La Belgique participe-t-elle à cette conférence ?
La Belgique a-t-elle promis son soutien ?
Réponse : Le 8 mars 2004, le haut commissaire des Nations unies pour les réfugiés, Ruud Lubbers, a lancé une initiative à Genève en présence du commissaire européen Nielson et de différents hauts représentants africains. Il s'agit de donner un nouvel élan au retour volontaire, ainsi qu'à une réintégration durable, couplée à une coopération au développement pour soutenir les réfugiés en Afrique. Le projet pourrait porter sur quelque 2 millions de réfugiés au cours des cinq années à venir.
Un groupe de travail spécifique composé de représentants en poste à Genève a été mis en place.
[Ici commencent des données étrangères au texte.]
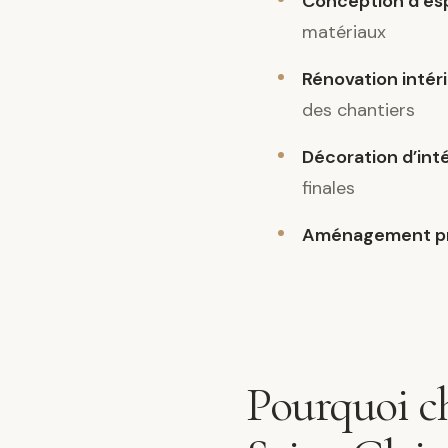
Conception d’es
matériaux
Rénovation intér
des chantiers
Décoration d’int
finales
Aménagement pr
Pourquoi ch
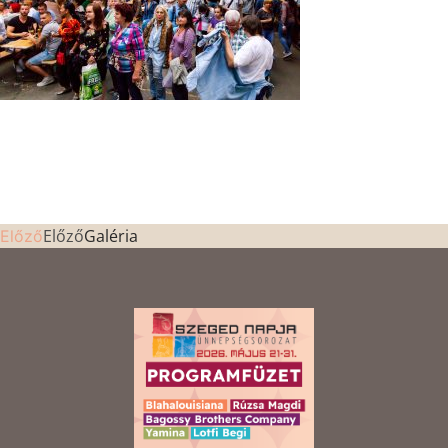
Előző
Galéria
Előző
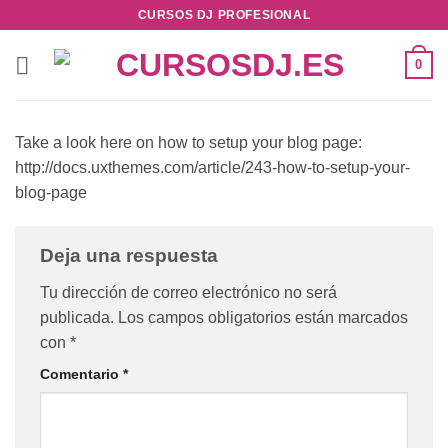
Saltar
CURSOS DJ PROFESIONAL
al
contenido
0
Take a look here on how to setup your blog page:
http://docs.uxthemes.com/article/243-how-to-setup-your-
blog-page
Deja una respuesta
Tu dirección de correo electrónico no será
publicada.
Los campos obligatorios están marcados
con
*
Comentario
*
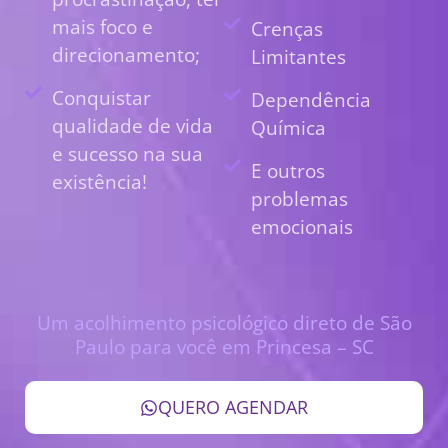
mais foco e
Crenças
direcionamento;
Limitantes
Conquistar
Dependência
qualidade de vida
Química
e sucesso na sua
E outros
existência!
problemas
emocionais
Um acolhimento psicológico direto de São
Paulo para você em Princesa – SC
QUERO AGENDAR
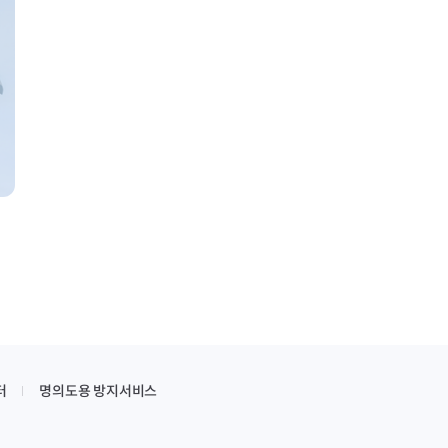
터
명의도용 방지서비스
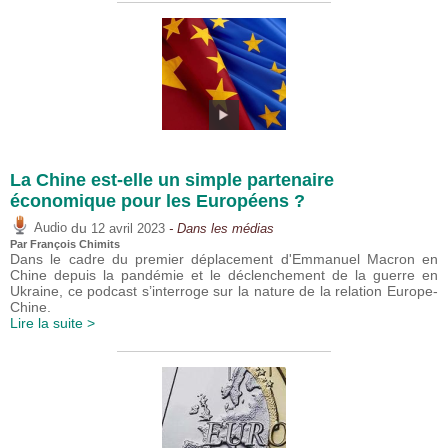
La Chine est-elle un simple partenaire
économique pour les Européens ?
du
Audio
12 avril 2023
- Dans les médias
Par
François Chimits
Dans le cadre du premier déplacement d'Emmanuel Macron en
Chine depuis la pandémie et le déclenchement de la guerre en
Ukraine, ce podcast s’interroge sur la nature de la relation Europe-
Chine.
Lire la suite >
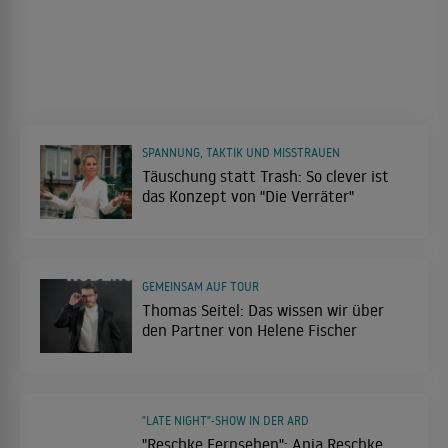
SPANNUNG, TAKTIK UND MISSTRAUEN
Täuschung statt Trash: So clever ist
das Konzept von "Die Verräter"
GEMEINSAM AUF TOUR
Thomas Seitel: Das wissen wir über
den Partner von Helene Fischer
"LATE NIGHT"-SHOW IN DER ARD
"Reschke Fernsehen": Anja Reschke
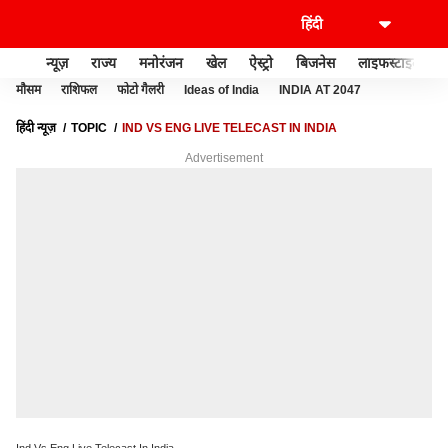
न्यूज़
राज्य
मनोरंजन
खेल
ऐस्ट्रो
बिजनेस
लाइफस्टाइल
मौसम
राशिफल
फोटो गैलरी
Ideas of India
INDIA AT 2047
हिंदी न्यूज़
TOPIC
IND VS ENG LIVE TELECAST IN INDIA
Advertisement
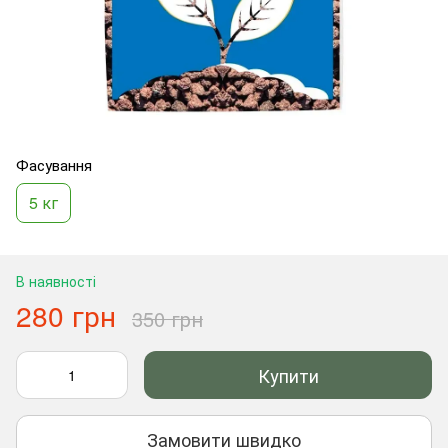
Фасування
5 кг
В наявності
280 грн
350 грн
Купити
Замовити швидко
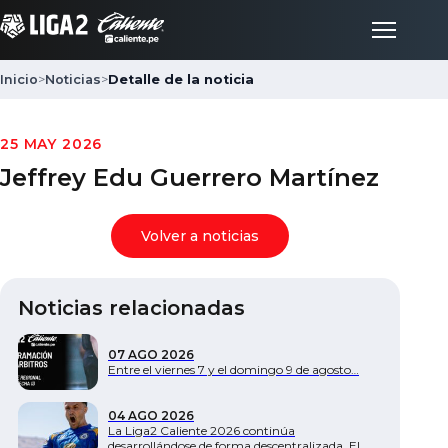
Inicio
>
Noticias
>
Detalle de la noticia
Inicio
25 MAY 2026
Jeffrey Edu Guerrero Martínez
Partidos
Volver a noticias
Posiciones
Noticias relacionadas
LigaFan
07 AGO 2026
Clubes
Entre el viernes 7 y el domingo 9 de agosto…
04 AGO 2026
Noticias
La Liga2 Caliente 2026 continúa
desarrollándose de forma descentralizada. El…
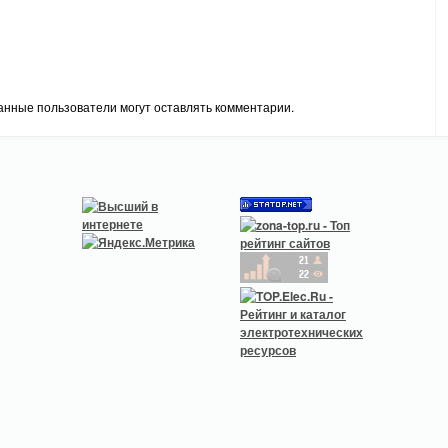
анные пользователи могут оставлять комментарии.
Il s'est réuni pour la première fois le 27 avril 2004 afin de discuter de la faisabilité de ce schéma de travail et des différentes options qui doivent être examinées plus en profondeur. La Belgique a participé à cette réunion dont les conclusions ont été communiquées à mon département par le Haut Commissariat aux réfugiés (HCR) le 18 mai 2004. Il est apparu que le Haut Commissariat aux réfugiés des Nations unies s'est révélé l'organisation internationale la plus adéquate pour développer plus avant l'initiative prise le 8 mars 2004, lors d'un forum des États intéressés.
Il faut obtenir des éclaircissements plus détaillés et éviter des chevauchements de cette initiative avec d'autres initiatives du HCR récemment développées, comme la Convention Plus et les 4 R (rapatrier, réintégrer, réhabiliter et reconstruire). La volonté politique de réussir, de même que l'optimalisation de l'usage des moyens disponibles, sont les mots clés de ce processus.
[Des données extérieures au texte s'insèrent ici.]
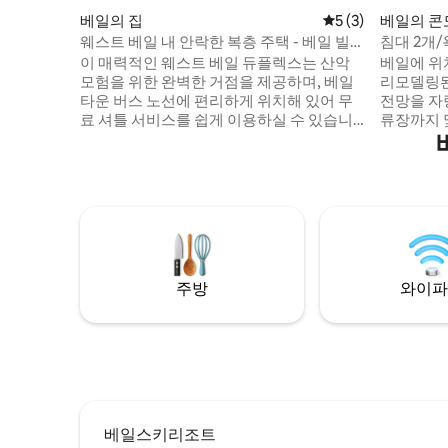
베일의 집
평점 5점(5점 만점)
5 (3)
베일의 
웨스트 베일 내 안락한 복층 주택 - 베일 빌
침대 2개/
리지 근처
가, 킹/트
이 매력적인 웨스트 베일 듀플렉스는 산악
베일에 위
모험을 위한 완벽한 거점을 제공하며, 베일
리모델링된
타운 버스 노선에 편리하게 위치해 있어 무
전망을 자
료 셔틀 서비스를 쉽게 이용하실 수 있습니
류장까지 
다. 숙소의 특징: - 퀸 침대 1개와 풀사이즈 침
키 지역까지
대 1개가 있는 추가적인 한적한 로프트 공간
웨스트 베
이 있는 넓은 침실 2개로 6명이 편안하게 숙
보 거리. 
박 가능 - 욕실 2개 - 아름다운 나무 바닥이
또는 트윈 
있는 밝고 통풍이 잘되는 거실로 슬로프나
번째 침실은
하이킹 트레일에서 하루를 보낸 후 휴식을
대 2개로 
취하기에 완벽합니다. - 집에서 조리하는 식
공간 2개
사를 위한 모든 필수품이 완비된 주방 - 버스
수 없습니
주방
와이파
정류장까지 도보 1분 베일 타운과 가까운 거
습니다.
리에 있으며, 상점, 레스토랑, 하이킹 및 자
전거 트레일, 세계적 수준의 스키장에 쉽게
접근할 수 있습니다. 근처의 하이킹 트레일
과 고요한 고어 크릭을 둘러보세요. 주유소,
식료품점 등 편리한 편의시설이 차로 가까
운 거리에 있습니다. 추가 편의시설: - 무료
와이파이 - 편의를 위한 세탁기 및 건조기 -
베일스키리조트
쌀쌀한 밤을 따뜻하게 해주는 아늑한 벽난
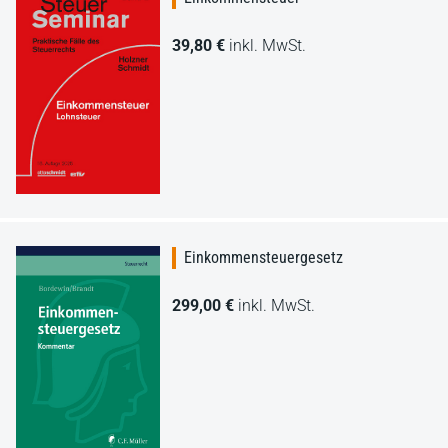
39,80 €
inkl. MwSt.
Einkommensteuergesetz
299,00 €
inkl. MwSt.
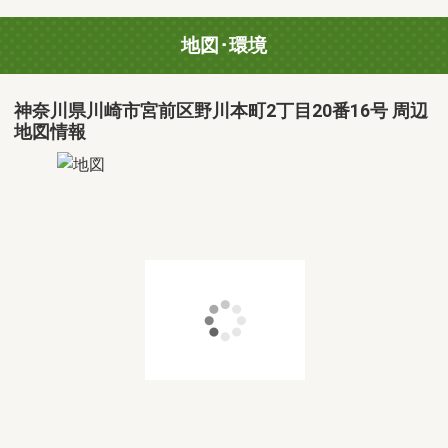
地図･環境
神奈川県川崎市宮前区野川本町2丁目20番16号 周辺
地図情報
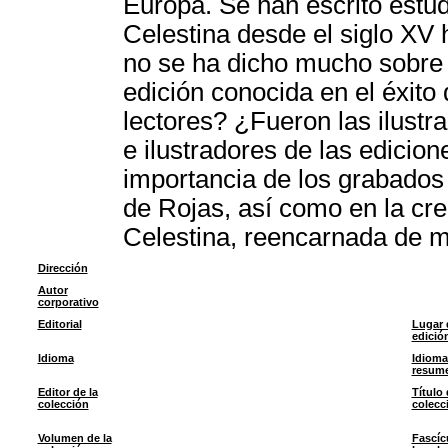
Europa. Se han escrito estud
Celestina desde el siglo XV
no se ha dicho mucho sobre l
edición conocida en el éxito
lectores? ¿Fueron las ilustr
e ilustradores de las edicion
importancia de los grabados e
de Rojas, así como en la cre
Celestina, reencarnada de m
Dirección
Autor
corporativo
Editorial
Lugar 
edició
Idioma
Idioma
resum
Editor de la
Título 
colección
colecc
Volumen de la
Fascíc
Une feuille de route avec un futur planning jusqu'en janvier 2006 a été mise au point.
Les recommandations précédentes font maintenant l'objet d'un examen approfondi de nos services et il est encore prématuré de parler de processus décisionnel conclusif.
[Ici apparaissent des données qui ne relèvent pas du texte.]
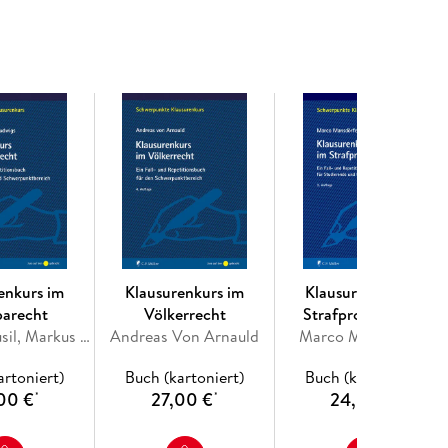
mengefasst und somit die Möglichkeit des
öffnet wird. Die in diesem Band enthaltenen 22
ln den Kernbestand des staatsrechtlichen Wissens
e zu einem erheblichen Teil ab. Der Leser hat
in letzter Minute" noch der wichtigsten
rgewissern.
enkurs im
Klausurenkurs im
Klausurenkurs im
parecht
Völkerrecht
Strafprozessrecht
Andreas Musil, Markus Ludwigs, Daniel Burchard
Andreas Von Arnauld
Marco Mansdörfer
artoniert)
Buch (kartoniert)
Buch (kartoniert)
00 €
27,00 €
24,00 €
*
*
*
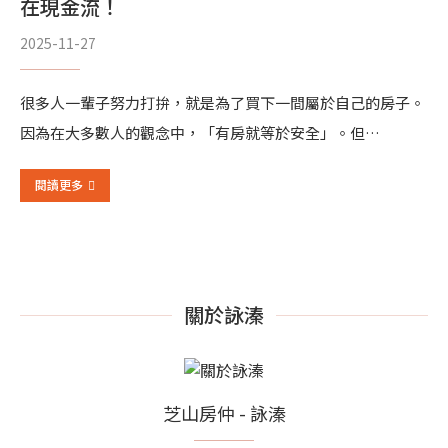
在現金流！
2025-11-27
很多人一輩子努力打拚，就是為了買下一間屬於自己的房子。
因為在大多數人的觀念中，「有房就等於安全」。但…
閱讀更多
關於詠溱
芝山房仲 - 詠溱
À ce stade, je peux déjà communiquer que j'envisage de répondre, par un montant de 2,5 millions d'euros (via le budget de l'aide d'urgence), au manque de moyens financiers du HCR. L'appui financier serait canalisé vers la région d'Afrique centrale. Nos services ont donc demandé au HCR de leur transmettre les dossiers opérationnels concernés. Cette aide ne serait aucunement limitée au rapatriement, mais couvrirait aussi l'entièreté des opérations d'assistance en faveur des réfugiés. Les décisions seront prises après l'évaluation des projets proposés.
Au niveau de la coopération au développement, il est nécessaire de rappeler que depuis plusieurs années la Belgique accorde son soutien au programme global développé par le HCR qui est opérationnel en Afrique centrale et dans la région des Grands Lacs et cela via l'enveloppe budgétaire de coopération multilatérale du HCR qui est notre partenaire. Régulièrement, la Belgique et le HCR coopèrent étroitement pour déterminer notre aide à l'organisation, sa méthode de travail, ainsi que les programmes. Pour 2004, on espère que la collaboration se poursuivra et sera orientée vers les programmes en Afrique centrale et dans la région des Grands Lacs, et ce pour un montant de 3 millions d'euros.